TASK GOAL: From the data below, return each line in which the string "label" is found.

Collected data:
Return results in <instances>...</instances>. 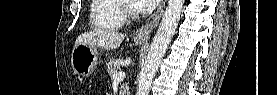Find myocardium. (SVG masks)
<instances>
[{
  "label": "myocardium",
  "instance_id": "1",
  "mask_svg": "<svg viewBox=\"0 0 277 95\" xmlns=\"http://www.w3.org/2000/svg\"><path fill=\"white\" fill-rule=\"evenodd\" d=\"M118 10L128 20H135L143 14V11L135 6L133 0H120Z\"/></svg>",
  "mask_w": 277,
  "mask_h": 95
}]
</instances>
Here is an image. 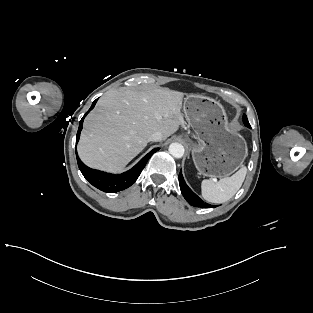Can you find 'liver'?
Returning <instances> with one entry per match:
<instances>
[{"label":"liver","mask_w":313,"mask_h":313,"mask_svg":"<svg viewBox=\"0 0 313 313\" xmlns=\"http://www.w3.org/2000/svg\"><path fill=\"white\" fill-rule=\"evenodd\" d=\"M184 94L165 88L107 91L84 121L78 154L89 167L120 172L160 131L163 140L184 124Z\"/></svg>","instance_id":"obj_1"}]
</instances>
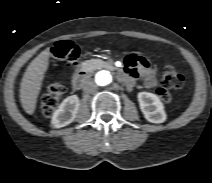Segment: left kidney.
<instances>
[{"label":"left kidney","mask_w":212,"mask_h":183,"mask_svg":"<svg viewBox=\"0 0 212 183\" xmlns=\"http://www.w3.org/2000/svg\"><path fill=\"white\" fill-rule=\"evenodd\" d=\"M142 113L147 121L151 123H163L167 115L164 105L159 97L150 92H139L137 95Z\"/></svg>","instance_id":"left-kidney-1"}]
</instances>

EXERCISE RESULT:
  "label": "myocardium",
[{"label":"liver","mask_w":313,"mask_h":313,"mask_svg":"<svg viewBox=\"0 0 313 313\" xmlns=\"http://www.w3.org/2000/svg\"><path fill=\"white\" fill-rule=\"evenodd\" d=\"M184 94L165 88L107 91L84 121L78 154L89 167L120 172L160 131L163 140L184 124Z\"/></svg>","instance_id":"obj_1"}]
[{"label":"left kidney","mask_w":212,"mask_h":183,"mask_svg":"<svg viewBox=\"0 0 212 183\" xmlns=\"http://www.w3.org/2000/svg\"><path fill=\"white\" fill-rule=\"evenodd\" d=\"M142 113L147 121L151 123H163L167 115L164 105L159 97L150 92H139L137 95Z\"/></svg>","instance_id":"left-kidney-1"}]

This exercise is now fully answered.